More than four in 10 Somalis – 40 percent of the country’s population – don’t have enough to eat, the United Nations said on Tuesday.
The number of people suffering from the lack of food has increased by 300,000 since February, reaching five million, amid the ongoing conflict between the al-Shabab armed group and Somalia’s African Union-backed government.
“The situation is of serious concern and comes at a time when we are already facing multiple drivers of needs, including drought and risk of flooding, conflict and access constraints – as well as increased refugee returns,” the UN said in a statement.
Tens of thousands of refugees have returned to Somalia this year from the world’s largest refugee camp, Dadaab, in Kenya as the government pushes ahead with plans to close it by November.
Kenya claimed Dadaab – home to more than 300,000 mostly Somali refugees – has been used as a base by al-Shabab in its attacks on Kenyan soil.
Many are returning to south-central Somalia, the nation’s breadbasket, where poor rainfall has reduced cereal production to half the long-term average, the UN said.
“We decided to return home voluntarily, but that was a wrong decision,” said Amina Nur, a mother of six, who returned to Somalia five months ago from Kenya.
“The small money they gave us ran out, and since then we have no assistance to survive.”
Some returnees said aid agencies have not provided them with food since their return to Mogadishu and similar camps elsewhere.
“Life here is a nightmare. It’s only between hunger and bombing,” said Ahmed Mohamed, whose wife died in a suicide bombing at a Mogadishu hotel one week after their return in August.
The majority of the 260,000 people who died during Somalia’s 2011 famine were children.

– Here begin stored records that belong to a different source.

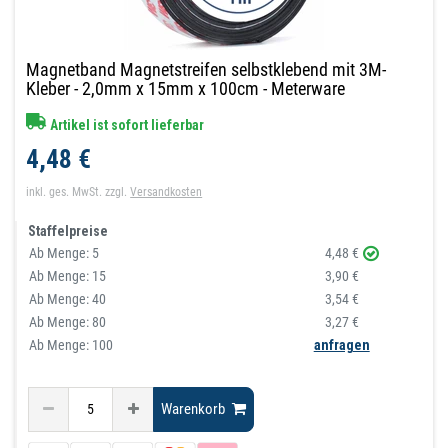
Magnetband Magnetstreifen selbstklebend mit 3M-
Kleber - 2,0mm x 15mm x 100cm - Meterware
Artikel ist sofort lieferbar
4,48 €
inkl. ges. MwSt.
zzgl.
Versandkosten
Staffelpreise
Ab Menge:
5
4,48 €
Ab Menge:
15
3,90 €
Ab Menge:
40
3,54 €
Ab Menge:
80
3,27 €
Ab Menge: 100
anfragen
Warenkorb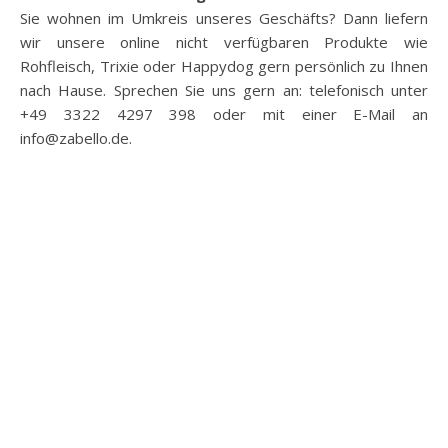
Sie wohnen im Umkreis unseres Geschäfts? Dann liefern
wir unsere online nicht verfügbaren Produkte wie
Rohfleisch, Trixie oder Happydog gern persönlich zu Ihnen
nach Hause. Sprechen Sie uns gern an: telefonisch unter
+49 3322 4297 398 oder mit einer E-Mail an
info@zabello.de.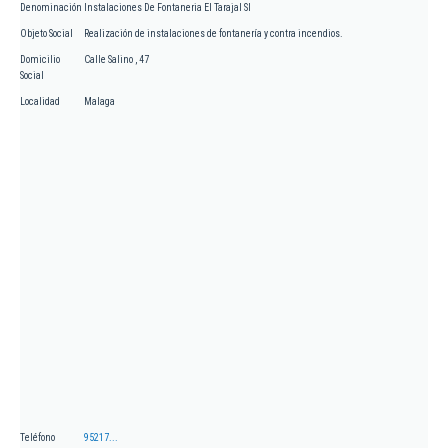
Denominación
Instalaciones De Fontaneria El Tarajal Sl
Objeto Social
Realización de instalaciones de fontanería y contra incendios.
Domicilio
Calle Salino , 47
Social
Localidad
Malaga
Teléfono
95217...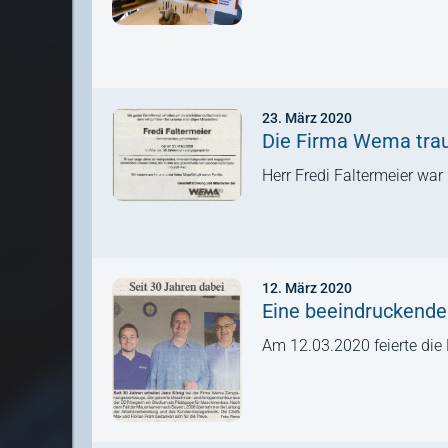
23. März 2020
Die Firma Wema trau
Herr Fredi Faltermeier wa
12. März 2020
Eine beeindruckende
Am 12.03.2020 feierte die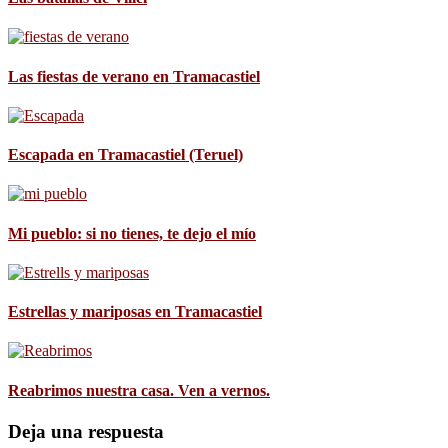
Las fiestas de verano en Tramacastiel
Escapada en Tramacastiel (Teruel)
Mi pueblo: si no tienes, te dejo el mío
Estrellas y mariposas en Tramacastiel
Reabrimos nuestra casa. Ven a vernos.
Deja una respuesta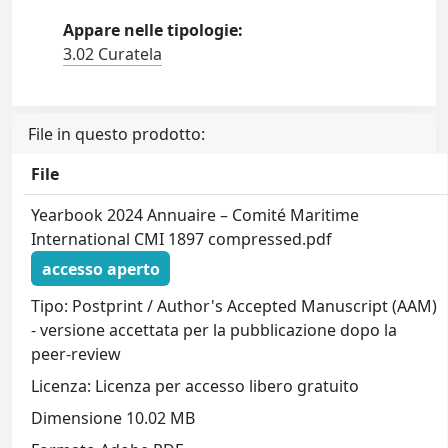
Appare nelle tipologie:
3.02 Curatela
File in questo prodotto:
File
Yearbook 2024 Annuaire – Comité Maritime
International CMI 1897 compressed.pdf
accesso aperto
Tipo: Postprint / Author's Accepted Manuscript (AAM)
- versione accettata per la pubblicazione dopo la
peer-review
Licenza: Licenza per accesso libero gratuito
Dimensione 10.02 MB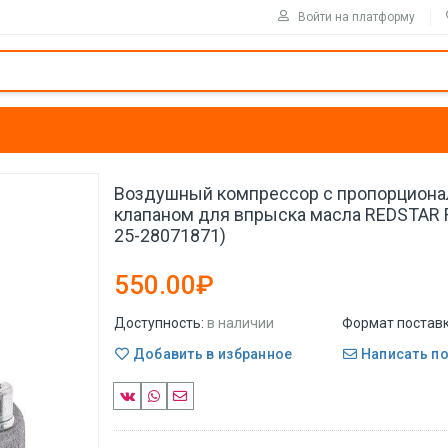
Войти на платформу
Воздушный компрессор с пропорцион
клапаном для впрыска масла REDSTAR RT
25-28071871)
550.00₽
Доступность:
в наличии
Формат поставк
Добавить в избранное
Написать п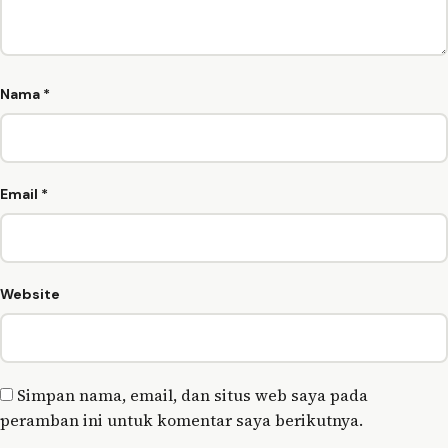
Nama
*
Email
*
Website
Simpan nama, email, dan situs web saya pada
peramban ini untuk komentar saya berikutnya.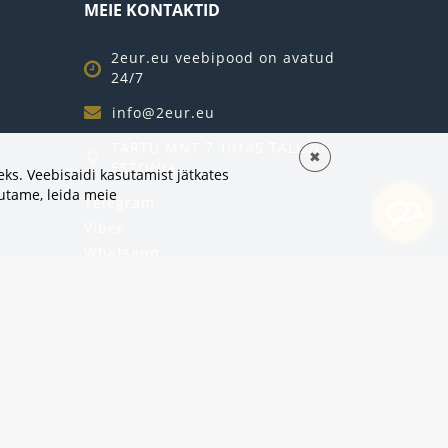
MEIE KONTAKTID
2eur.eu veebipood on avatud
24/7
info@2eur.eu
TARTU MNT 7 10145 TALLINN
✖
ESTONIA
ks. Veebisaidi kasutamist jätkates
sutame,
leida meie
Telegram
Viber
Whatsapp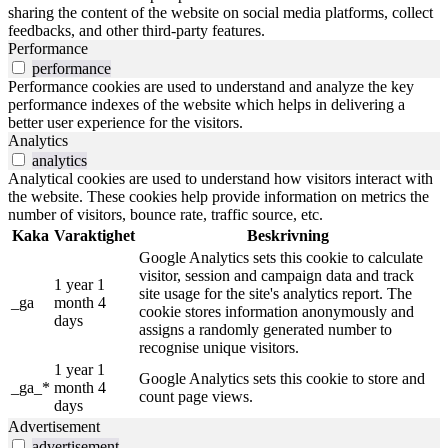
sharing the content of the website on social media platforms, collect
feedbacks, and other third-party features.
Performance
performance
Performance cookies are used to understand and analyze the key
performance indexes of the website which helps in delivering a
better user experience for the visitors.
Analytics
analytics
Analytical cookies are used to understand how visitors interact with
the website. These cookies help provide information on metrics the
number of visitors, bounce rate, traffic source, etc.
Kaka
Varaktighet
Beskrivning
Google Analytics sets this cookie to calculate
visitor, session and campaign data and track
1 year 1
site usage for the site's analytics report. The
_ga
month 4
cookie stores information anonymously and
days
assigns a randomly generated number to
recognise unique visitors.
1 year 1
Google Analytics sets this cookie to store and
_ga_*
month 4
count page views.
days
Advertisement
advertisement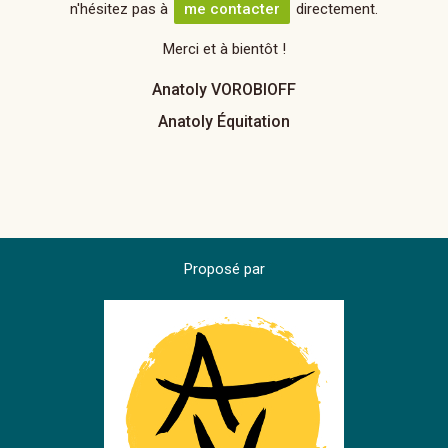
n'hésitez pas à
me contacter
directement.
Merci et à bientôt !
Anatoly VOROBIOFF
Anatoly Équitation
Proposé par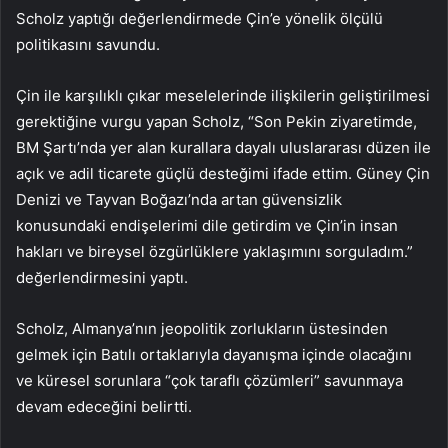
Scholz yaptığı değerlendirmede Çin’e yönelik ölçülü
politikasını savundu.
Çin ile karşılıklı çıkar meselelerinde ilişkilerin geliştirilmesi
gerektiğine vurgu yapan Scholz, “Son Pekin ziyaretimde,
BM Şartı’nda yer alan kurallara dayalı uluslararası düzen ile
açık ve adil ticarete güçlü desteğimi ifade ettim. Güney Çin
Denizi ve Tayvan Boğazı’nda artan güvensizlik
konusundaki endişelerimi dile getirdim ve Çin’in insan
hakları ve bireysel özgürlüklere yaklaşımını sorguladım.”
değerlendirmesini yaptı.
Scholz, Almanya’nın jeopolitik zorlukların üstesinden
gelmek için Batılı ortaklarıyla dayanışma içinde olacağını
ve küresel sorunlara “çok taraflı çözümleri” savunmaya
devam edeceğini belirtti.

More than 300,000 children under five are now acutely malnourished in Somalia, and more than 50,000 are severely malnourished, the UN said, appealing for additional funding to support them.
Severely malnourished children are at risk of death unless they receive therapeutic feeding.
Hunger is particularly acute among Somalia’s 1.1 million internally displaced people, many of whom are living in “appalling conditions” having fled their homes multiple times, the UN said.
The displaced are constantly threatened with forced eviction and violence against women is widespread, it said.